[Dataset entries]

* * *

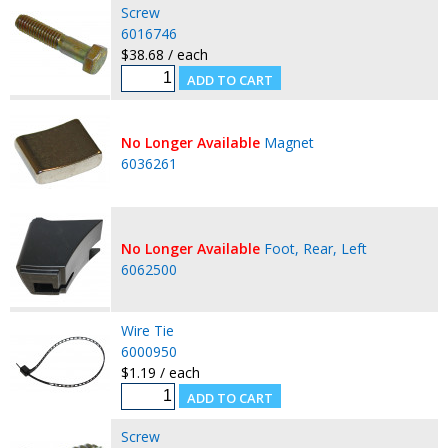
Screw
6016746
$38.68 / each
No Longer Available
Magnet
6036261
No Longer Available
Foot, Rear, Left
6062500
Wire Tie
6000950
$1.19 / each
Screw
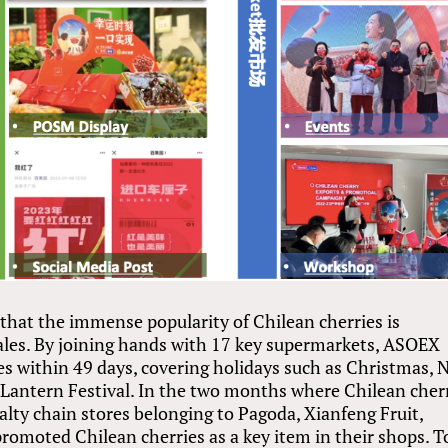
 that the immense popularity of Chilean cherries is
sales. By joining hands with 17 key supermarkets, ASOEX
es within 49 days, covering holidays such as Christmas,
e Lantern Festival. In the two months where Chilean cher
cialty chain stores belonging to Pagoda, Xianfeng Fruit,
romoted Chilean cherries as a key item in their shops. T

* * *

Take every line above that includes the string "cherries" and return it.

[Task output]:
 that the immense popularity of Chilean cherries is
romoted Chilean cherries as a key item in their shops. T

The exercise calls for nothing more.